The world is slowly moving towards ending the use of capital punishment, the London-based human rights group Amnesty International says, despite its latest report revealing a sharp increase in those put to death and those sentenced to death last year compared to the preceding year.
In its annual survey, Death Sentences and Executions in 2008, the rights group says in 52 countries 2,390 persons were executed in 2008, up from 1,252 in 2007, while 8,864 were sentenced to death, up from 3,347.
The U.S., China, Iran, Saudi Arabia and Pakistan together accounted for 93% of all documented executions worldwide.
The Nobel Peace Prize-winning grassroots activist organization said it was encouraging that just 59 nations retained the death penalty and so few actually used it. In the U.S.--the only country in the Americas that consistently executes convicted persons--only nine of the 36 states that retained the death penalty in 2008 actually carried out executions, and most of these executions took place in one region: the South. Texas accounted for half (18 of 37) of the U.S. executions in 2008.

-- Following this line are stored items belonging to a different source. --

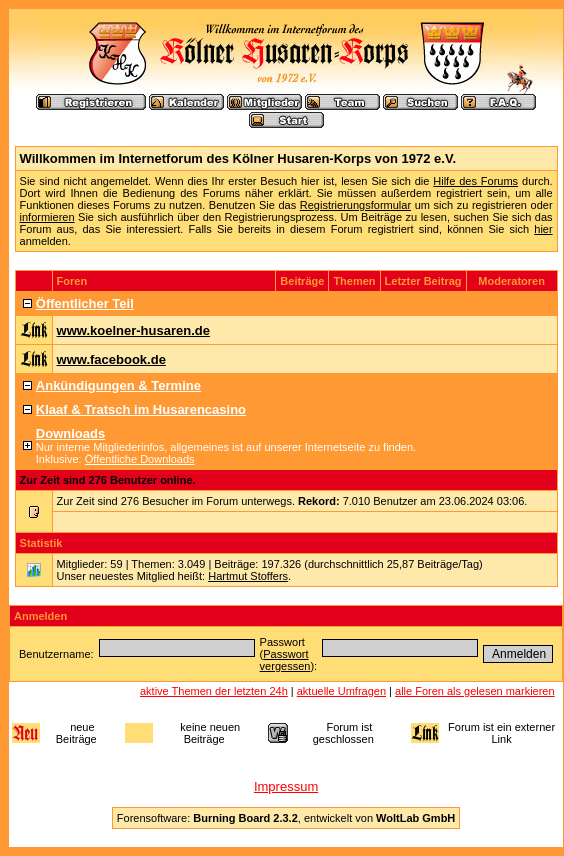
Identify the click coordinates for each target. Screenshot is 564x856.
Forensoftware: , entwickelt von (286, 818)
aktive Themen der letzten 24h (214, 691)
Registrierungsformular (355, 205)
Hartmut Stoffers (248, 576)
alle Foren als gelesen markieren (475, 691)
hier (543, 229)
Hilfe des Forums (475, 181)
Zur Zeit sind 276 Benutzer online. (108, 480)
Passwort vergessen (285, 660)
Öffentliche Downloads (140, 459)
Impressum (286, 786)
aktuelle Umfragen (341, 691)
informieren (47, 217)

Of the 25 nations using the death penalty in 2008, China was the most prolific, using lethal injection and shooting to execute more than 1,718 persons--near three-quarters of all executions--though Beijing does not publish data on the death penalty.
Punishments such as beheading, stoning and electrocution, Amnesty's secretary-general, Irene Khan, said have no place in the 21st Century. Despite the rise in executions during 2008, she said, there were reasons to be optimistic.
The good news is that executions are only carried out by a small number of countries, which shows that we are moving closer to a death-penalty-free world, she said.
The group interpreted positively decisions by Argentina and Uzbekistan to abolish the death penalty in 2008. The fact that Belarus was the only European nation to carry out executions was highlighted.
The group's report disclosed that executions were also a regional phenomenon in the global context, as most executions in 2008 were carried out in Asia and the Middle East. The other worst offenders were Iran (346), Saudi Arabia (102), Pakistan (36) and Iraq (34).
Europe and Central Asia were now virtually free of the death penalty--with the exception of Belarus.
However, Amnesty also noted worrying instances of some nations bucking a long-term trend away from the death penalty. St Kitts and Nevis carried out the first execution in the Caribbean for five years. And, Liberia introduced capital punishment for robbery, terrorism and hijacking.
Of the top six countries in Amnesty's list, only the U.S. (37) publishes statistics on the penalty's use. The figures for the others--who frequently give much higher figures--are estimates based on what Amnesty International has verified through media reports, rights groups and official statements.